WHAT THE TASK ASKS — An exact transcription is needed of the lines below from the one with "January 2024" through the one with "Enfermedades Infecciosas con", with no other lines and no pictures.

Stored data entries:
....
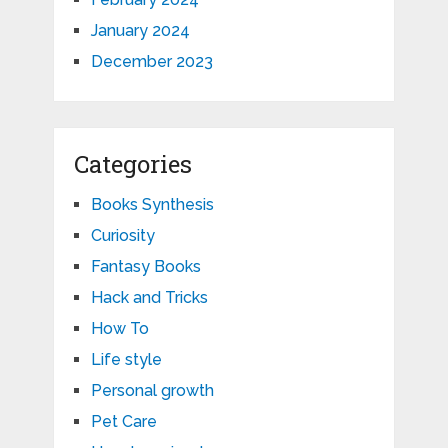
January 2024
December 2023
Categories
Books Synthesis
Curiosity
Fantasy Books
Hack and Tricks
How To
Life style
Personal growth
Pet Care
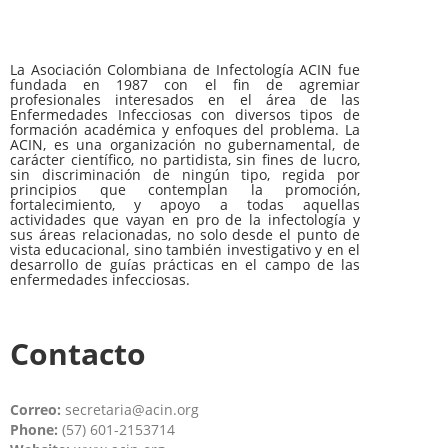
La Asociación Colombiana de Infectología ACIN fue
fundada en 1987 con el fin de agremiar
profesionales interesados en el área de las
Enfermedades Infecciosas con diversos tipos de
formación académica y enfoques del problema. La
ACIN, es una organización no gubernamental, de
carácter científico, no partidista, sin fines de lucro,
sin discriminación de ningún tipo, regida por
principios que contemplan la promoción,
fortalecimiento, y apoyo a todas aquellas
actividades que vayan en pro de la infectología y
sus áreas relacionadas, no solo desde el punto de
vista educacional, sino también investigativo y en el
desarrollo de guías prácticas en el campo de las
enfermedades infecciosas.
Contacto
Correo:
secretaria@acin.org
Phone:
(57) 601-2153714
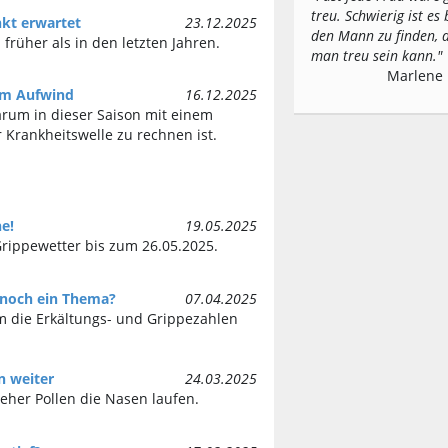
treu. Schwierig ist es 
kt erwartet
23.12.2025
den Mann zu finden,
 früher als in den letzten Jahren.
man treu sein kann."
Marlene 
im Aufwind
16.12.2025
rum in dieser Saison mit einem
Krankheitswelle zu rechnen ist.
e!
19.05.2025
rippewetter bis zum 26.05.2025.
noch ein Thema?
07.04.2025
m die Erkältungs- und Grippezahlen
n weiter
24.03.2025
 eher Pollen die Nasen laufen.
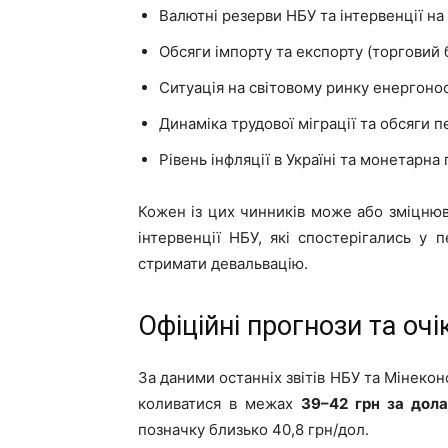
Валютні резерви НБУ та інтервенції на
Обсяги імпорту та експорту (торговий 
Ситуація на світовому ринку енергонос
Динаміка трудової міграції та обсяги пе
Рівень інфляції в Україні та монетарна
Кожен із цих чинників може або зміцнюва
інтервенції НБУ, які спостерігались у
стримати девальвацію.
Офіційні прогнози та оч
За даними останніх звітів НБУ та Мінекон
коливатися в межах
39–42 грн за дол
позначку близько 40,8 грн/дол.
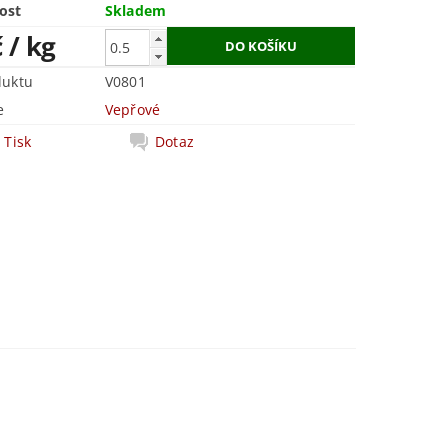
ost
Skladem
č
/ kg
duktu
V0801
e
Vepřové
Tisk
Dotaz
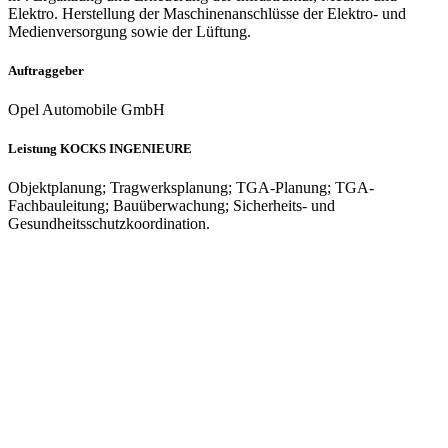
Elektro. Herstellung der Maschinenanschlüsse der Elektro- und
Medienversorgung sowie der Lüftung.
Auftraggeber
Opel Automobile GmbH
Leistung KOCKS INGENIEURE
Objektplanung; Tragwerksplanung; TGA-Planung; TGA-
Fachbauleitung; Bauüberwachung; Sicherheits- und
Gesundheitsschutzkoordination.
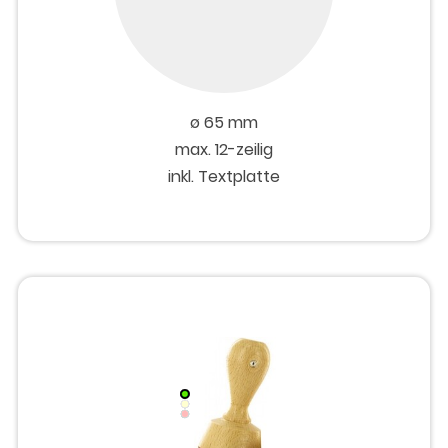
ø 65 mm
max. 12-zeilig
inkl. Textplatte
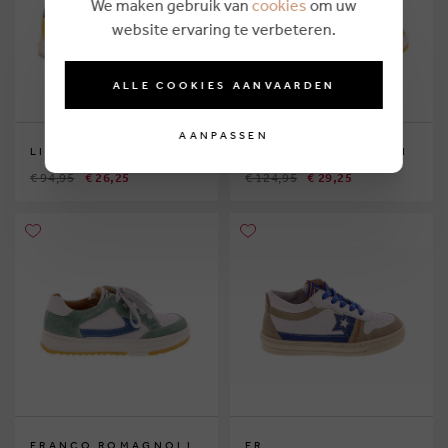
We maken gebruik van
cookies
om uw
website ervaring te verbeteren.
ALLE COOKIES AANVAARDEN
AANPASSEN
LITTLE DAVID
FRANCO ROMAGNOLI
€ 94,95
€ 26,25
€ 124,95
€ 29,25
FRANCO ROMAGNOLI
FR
....
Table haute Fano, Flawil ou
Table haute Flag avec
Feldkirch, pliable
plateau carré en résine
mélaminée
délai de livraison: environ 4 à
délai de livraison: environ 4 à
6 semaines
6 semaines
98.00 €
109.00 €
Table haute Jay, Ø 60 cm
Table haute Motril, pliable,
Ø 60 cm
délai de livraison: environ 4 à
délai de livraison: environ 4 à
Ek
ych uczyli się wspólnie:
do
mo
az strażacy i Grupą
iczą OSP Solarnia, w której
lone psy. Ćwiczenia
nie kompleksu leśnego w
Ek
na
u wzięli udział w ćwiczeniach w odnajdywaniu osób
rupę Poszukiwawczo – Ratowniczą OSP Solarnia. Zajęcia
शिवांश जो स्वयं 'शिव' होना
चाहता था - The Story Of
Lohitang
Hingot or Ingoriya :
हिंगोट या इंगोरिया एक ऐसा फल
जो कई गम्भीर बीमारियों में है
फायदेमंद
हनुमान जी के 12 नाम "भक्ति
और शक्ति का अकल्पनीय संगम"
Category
....
ANSWER SPACE —
January 2024
December 2023
Categories
Books Synthesis
Curiosity
Fantasy Books
Hack and Tricks
How To
Life style
Personal growth
Pet Care
La Asociación Colombiana de Infectología ACIN fue
fundada en 1987 con el fin de agremiar
profesionales interesados en el área de las
Enfermedades Infecciosas con diversos tipos de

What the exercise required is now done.